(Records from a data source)
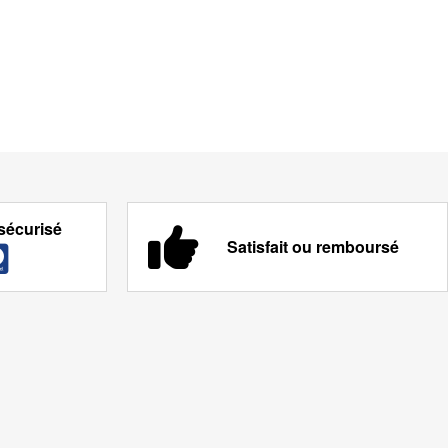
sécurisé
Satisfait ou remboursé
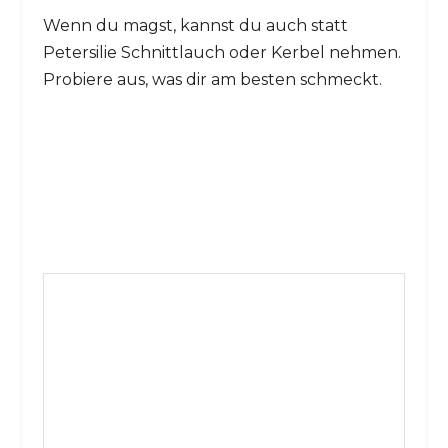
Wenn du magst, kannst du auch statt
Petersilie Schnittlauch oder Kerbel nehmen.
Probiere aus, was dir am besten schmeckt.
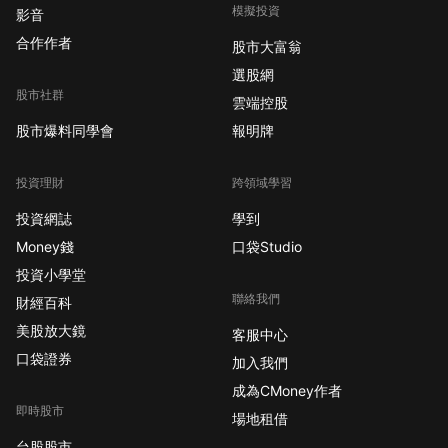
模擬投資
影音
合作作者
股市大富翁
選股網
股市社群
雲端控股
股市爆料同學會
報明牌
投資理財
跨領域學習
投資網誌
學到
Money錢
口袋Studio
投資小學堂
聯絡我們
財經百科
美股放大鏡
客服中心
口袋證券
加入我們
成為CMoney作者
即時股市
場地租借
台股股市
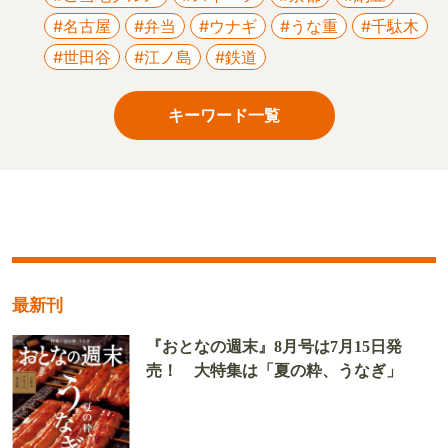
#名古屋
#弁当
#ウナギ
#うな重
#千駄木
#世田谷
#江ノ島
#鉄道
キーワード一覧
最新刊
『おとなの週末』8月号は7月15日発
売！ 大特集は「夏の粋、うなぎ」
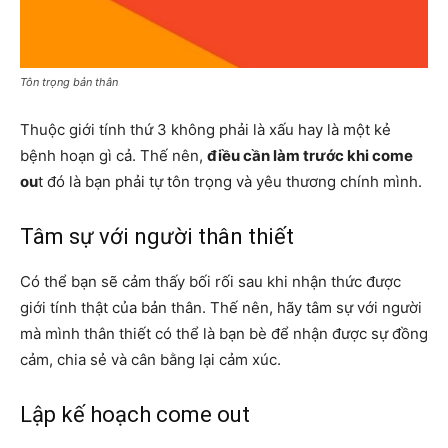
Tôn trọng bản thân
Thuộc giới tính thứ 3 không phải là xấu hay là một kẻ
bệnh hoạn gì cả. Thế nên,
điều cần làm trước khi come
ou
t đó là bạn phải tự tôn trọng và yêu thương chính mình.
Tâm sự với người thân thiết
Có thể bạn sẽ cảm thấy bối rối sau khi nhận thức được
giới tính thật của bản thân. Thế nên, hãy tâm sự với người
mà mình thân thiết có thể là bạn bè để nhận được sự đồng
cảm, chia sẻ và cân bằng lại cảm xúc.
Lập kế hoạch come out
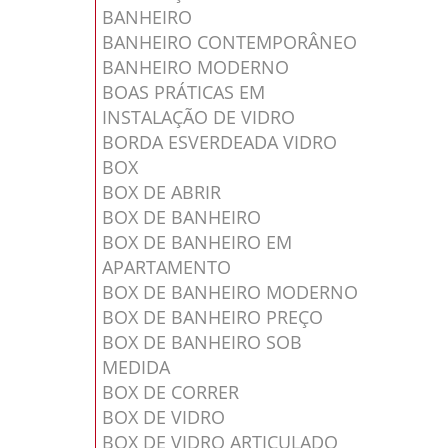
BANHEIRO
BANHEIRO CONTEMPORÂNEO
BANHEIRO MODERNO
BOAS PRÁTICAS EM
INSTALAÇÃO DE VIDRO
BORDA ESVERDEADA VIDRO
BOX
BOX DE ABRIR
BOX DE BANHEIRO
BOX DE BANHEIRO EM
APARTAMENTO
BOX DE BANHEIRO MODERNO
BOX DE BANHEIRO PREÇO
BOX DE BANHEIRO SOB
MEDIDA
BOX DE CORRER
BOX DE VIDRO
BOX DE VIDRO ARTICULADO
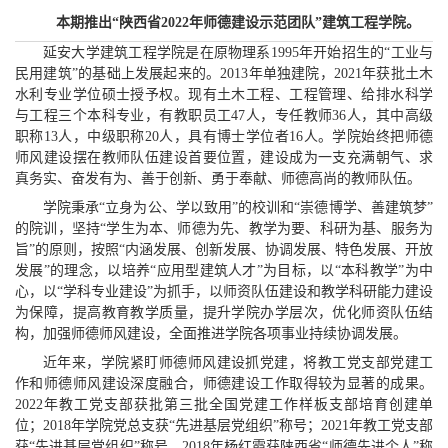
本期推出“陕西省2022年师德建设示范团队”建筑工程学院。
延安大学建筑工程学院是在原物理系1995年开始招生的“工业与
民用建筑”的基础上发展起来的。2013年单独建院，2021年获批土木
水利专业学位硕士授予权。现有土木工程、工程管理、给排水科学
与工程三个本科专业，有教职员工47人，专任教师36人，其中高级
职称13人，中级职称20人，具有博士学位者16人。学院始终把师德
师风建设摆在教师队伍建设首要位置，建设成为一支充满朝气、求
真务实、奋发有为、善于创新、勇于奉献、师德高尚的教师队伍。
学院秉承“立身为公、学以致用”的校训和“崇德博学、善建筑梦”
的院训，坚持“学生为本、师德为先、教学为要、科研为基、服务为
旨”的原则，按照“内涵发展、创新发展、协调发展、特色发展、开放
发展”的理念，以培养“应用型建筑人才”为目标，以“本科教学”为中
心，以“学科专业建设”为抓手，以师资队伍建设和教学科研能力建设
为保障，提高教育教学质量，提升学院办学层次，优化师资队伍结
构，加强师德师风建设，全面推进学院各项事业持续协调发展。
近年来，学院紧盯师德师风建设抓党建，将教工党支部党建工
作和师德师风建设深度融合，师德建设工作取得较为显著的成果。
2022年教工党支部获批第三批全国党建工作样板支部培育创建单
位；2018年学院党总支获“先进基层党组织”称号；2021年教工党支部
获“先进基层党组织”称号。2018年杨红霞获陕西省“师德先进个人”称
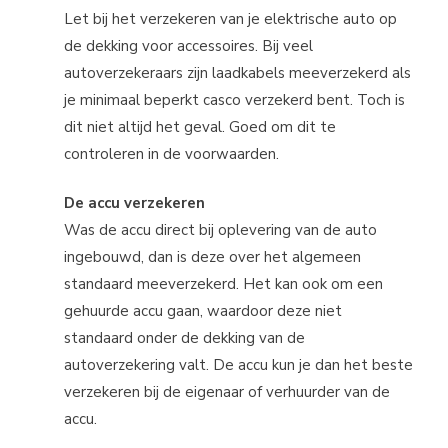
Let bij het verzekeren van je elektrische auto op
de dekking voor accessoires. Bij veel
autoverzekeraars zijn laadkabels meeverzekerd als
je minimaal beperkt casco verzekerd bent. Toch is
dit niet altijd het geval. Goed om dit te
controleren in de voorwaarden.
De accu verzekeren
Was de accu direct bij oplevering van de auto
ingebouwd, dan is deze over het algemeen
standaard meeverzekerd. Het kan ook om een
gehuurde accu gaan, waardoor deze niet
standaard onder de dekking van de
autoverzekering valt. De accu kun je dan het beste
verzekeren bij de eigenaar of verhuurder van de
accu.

--

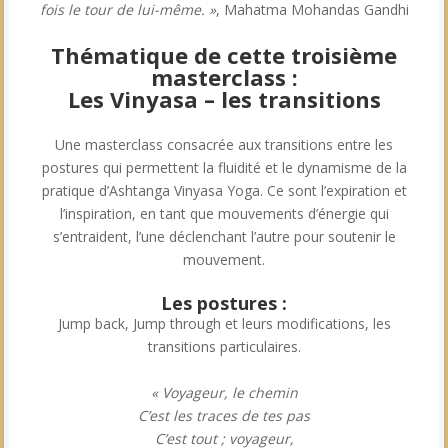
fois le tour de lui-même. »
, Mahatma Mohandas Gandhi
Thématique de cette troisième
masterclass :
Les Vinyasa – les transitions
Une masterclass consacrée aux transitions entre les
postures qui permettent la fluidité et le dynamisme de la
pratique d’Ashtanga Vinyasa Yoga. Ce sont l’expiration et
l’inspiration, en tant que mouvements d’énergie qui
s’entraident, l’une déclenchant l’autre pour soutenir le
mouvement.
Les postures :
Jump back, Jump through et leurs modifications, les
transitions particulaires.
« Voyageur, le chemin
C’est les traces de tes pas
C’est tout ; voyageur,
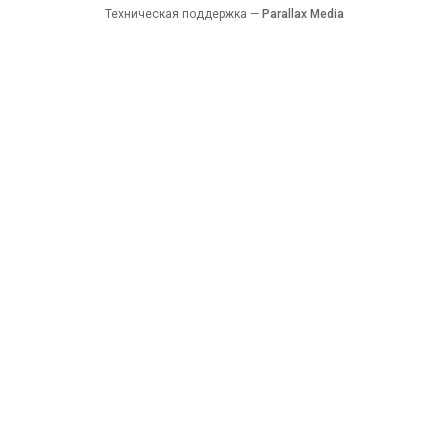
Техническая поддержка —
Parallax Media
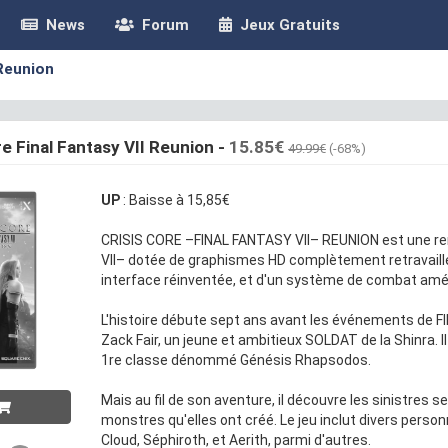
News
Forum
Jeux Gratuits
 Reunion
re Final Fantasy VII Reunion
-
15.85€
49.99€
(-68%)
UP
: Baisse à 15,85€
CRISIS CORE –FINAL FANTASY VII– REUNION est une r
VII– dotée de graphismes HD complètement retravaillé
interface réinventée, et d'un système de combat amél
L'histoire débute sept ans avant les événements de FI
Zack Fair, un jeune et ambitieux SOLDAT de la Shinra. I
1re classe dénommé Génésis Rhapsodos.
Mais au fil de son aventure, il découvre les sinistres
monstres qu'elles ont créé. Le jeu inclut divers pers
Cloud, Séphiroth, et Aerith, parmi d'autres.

> Activity:
A single figure is required: the number of lines in the data where the word "come" occurs.

> Answer box:
2